When Thinking Pays Off: Incentive Alignment for Human-AI Collaboration
Joshua Holstein, Patrick Hemmer, Gerhard Satzger, Wei Sun
TL;DR
This work demonstrates that overreliance on AI in decision making stems from misaligned incentives, not merely cognitive biases. The authors formalize a model showing that effort costs bias humans toward following AI advice and propose a dynamic bonus mechanism to reward independent problem solving. A behavioral experiment with 180 participants using a DenseNet-161 classifier on distorted ImageNet-16H data shows that dynamic bonuses reduce reliance and improve human-AI team accuracy, while static bonuses can degrade performance and induce gaming.

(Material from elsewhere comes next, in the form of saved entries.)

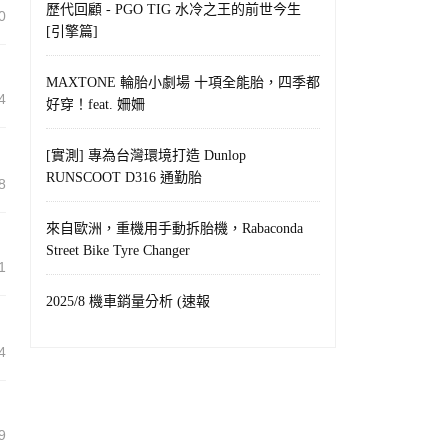
歷代回顧 - PGO TIG 水冷之王的前世今生
0
[引擎篇]
MAXTONE 輪胎小劇場 十項全能胎，四季都
4
好穿！feat. 姍姍
[實測] 專為台灣環境打造 Dunlop
RUNSCOOT D316 通勤胎
8
來自歐洲，重機用手動拆胎機，Rabaconda
Street Bike Tyre Changer
1
2025/8 機車銷量分析 (速報
4
9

The results stress the need for context-sensitive incentive design to realize true human-AI complementarity, with cognitive load partly mediating the effects of dynamic incentives, and point to mechanism design as a key tool for robust collaboration across domains.
Abstract
Collaboration with artificial intelligence (AI) has improved human decision-making across various domains by leveraging the complementary capabilities of humans and AI. Yet, humans systematically overrely on AI advice, even when their independent judgment would yield superior outcomes, fundamentally undermining the potential of human-AI complementarity. Building on prior work, we identify prevailing incentive structures in human-AI decision-making as a structural driver of this overreliance. To address this misalignment, we propose an alternative incentive mechanism designed to counteract systemic overreliance. We empirically evaluate this approach through a behavioral experiment with 180 participants, finding that the proposed mechanism significantly reduces overreliance. We also show that while appropriately designed incentives can enhance collaboration and decision quality, poorly designed incentives may distort behavior, introduce unintended consequences, and ultimately degrade performance. These findings underscore the importance of aligning incentives with task context and human-AI complementarities, and suggest that effective collaboration requires a shift toward context-sensitive incentive design.